Als Angestellter auf einer Werft hatte es der 80-Jährige zu bescheidenem Wohlstand gebracht, wie der Richter weiter ausführte. Mit seiner Frau war er 45 Jahre lang verheiratet. In den letzten Jahren vor ihrem Tod 2011 hatte er sich täglich um sie in einem Pflegeheim gekümmert. In der Einrichtung lernte er auch die Angeklagte kennen, die damals bei einem sozialen Dienst beschäftigt gewesen sei.

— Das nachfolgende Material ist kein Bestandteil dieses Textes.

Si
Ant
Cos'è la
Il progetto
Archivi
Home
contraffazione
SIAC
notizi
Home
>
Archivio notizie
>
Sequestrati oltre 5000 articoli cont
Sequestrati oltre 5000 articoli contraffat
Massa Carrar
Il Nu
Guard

Ob sie eine Ausbildung oder auch nur einen Schulabschluss hat, konnte das Gericht nicht sicher feststellen. Als Kind hätten sich ihre Eltern scheiden lassen, sie sei bei der Mutter geblieben. Mit Mitte 20 habe die Angeklagte eine Geschlechtsumwandlung zur Frau machen lassen, einen anderen Namen angenommen und sei nach Hamburg-Bergedorf gezogen. Dort fand sie keinen Anschluss und keine Freunde, wie Steinmann sagte. Ihre Stelle in einer Seniorenwohnanlage habe sie verloren und von Hartz IV gelebt.

Freund: „sie oder ich“

Die Beziehung zwischen der Angeklagten und dem mehr als 40 Jahre älteren Mann begann nach Angaben des Richters 2012. Ende 2013 gaben sich beide umfangreiche gegenseitige Vollmachten. Der kinderlose Senior habe sie als Alleinerbin eingesetzt. Was die beiden zusammenhielt, konnte das Gericht nicht herausfinden. Vermutlich sei es um wechselseitige Versorgung gegangen. „Wenig deutet auf eine Beziehung mit tiefen Emotionen hin“, sagte Steinmann.

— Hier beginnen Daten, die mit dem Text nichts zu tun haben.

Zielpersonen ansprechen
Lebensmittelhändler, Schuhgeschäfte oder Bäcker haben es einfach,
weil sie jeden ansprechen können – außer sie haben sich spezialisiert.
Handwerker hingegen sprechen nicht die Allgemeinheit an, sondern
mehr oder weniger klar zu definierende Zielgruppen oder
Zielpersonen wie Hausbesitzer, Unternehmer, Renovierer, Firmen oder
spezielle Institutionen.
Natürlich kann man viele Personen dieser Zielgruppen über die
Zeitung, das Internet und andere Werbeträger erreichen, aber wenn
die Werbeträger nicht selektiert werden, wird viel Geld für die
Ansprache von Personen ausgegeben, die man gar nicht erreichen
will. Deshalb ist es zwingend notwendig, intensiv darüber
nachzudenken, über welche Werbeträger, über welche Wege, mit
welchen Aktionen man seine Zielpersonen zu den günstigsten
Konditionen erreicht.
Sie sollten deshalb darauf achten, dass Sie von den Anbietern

Während das Konto des Seniors fortan meist leer war, ließ die Angeklagte ihre Mietwohnung für 14 000 Euro renovieren. Der alte Mann geriet in Schulden. Anfangs halfen ihm noch seine Freunde, die auch seine Kameraden bei der Freiwilligen Feuerwehr gewesen waren. Als sie merkten, dass auch ihr Geld bei der Angeklagten landete, zogen sie die Reißleine. „Sie oder ich“, habe ihm sein bester Jugendfreund 2017 gesagt. Der Senior entschied sich für seine Partnerin. Diese habe allerdings kaum noch Interesse an ihm gezeigt.

Konto wurde leer geräumt

Als der 80-Jährige im vergangenen März mehrere Tage im Krankenhaus lag, habe ihn die Angeklagte nicht besucht. Nach seiner Entlassung habe er am 31. März etwas von seiner Rente am Geldautomaten abheben wollen. Doch das Konto war leer. Eine halbe Stunde vorher habe die 37-Jährige bereits 1900 Euro abgebucht gehabt. Der alte Mann habe vor dem Nichts gestanden und sei maßlos enttäuscht gewesen, sagte Steinmann. Da habe er seine Partnerin angerufen und „Klartext“ geredet.

Am 2. April habe ihn eine alte Nachbarin und gute Freundin besucht. Ihr erzählte er, dass er mit der 37-Jährigen Schluss gemacht habe und fügte nach Erinnerung der Zeugin hinzu: „Siehst du, man kann auch mit 80 was lernen!“ Als die Nachbarin ihm zwei Tage darauf erneut etwas zu essen bringen wollte, kam sie mit ihrem Zweitschlüssel nicht in die Wohnung. Das Schloss war mit Streichhölzern blockiert. Feuerwehr und Polizei fanden die Leiche. Rechtsmediziner stellten einen gewaltsamen Tod fest.

Geständnis vor einem Bekannten

Zwei Wochen später meldete sich ein Bekannter der Angeklagten bei der Polizei. Der 50-Jährige habe vor Gericht glaubhaft berichtet, dass die Angeklagte ihm gegenüber die Tat gestanden habe. Er sei danach schockiert gegangen und habe ihr in einer Sprachnachricht mitgeteilt: „Du hast mich zum Mitwisser gemacht. Hol dir Hilfe!“ Die Angeklagte wurde verhaftet. Nach dem Tod des 80-Jährigen hatte sie nach Angaben von Steinmann bereits einen Makler angerufen, um seine Wohnung im Wert von 400 000 Euro zu verkaufen.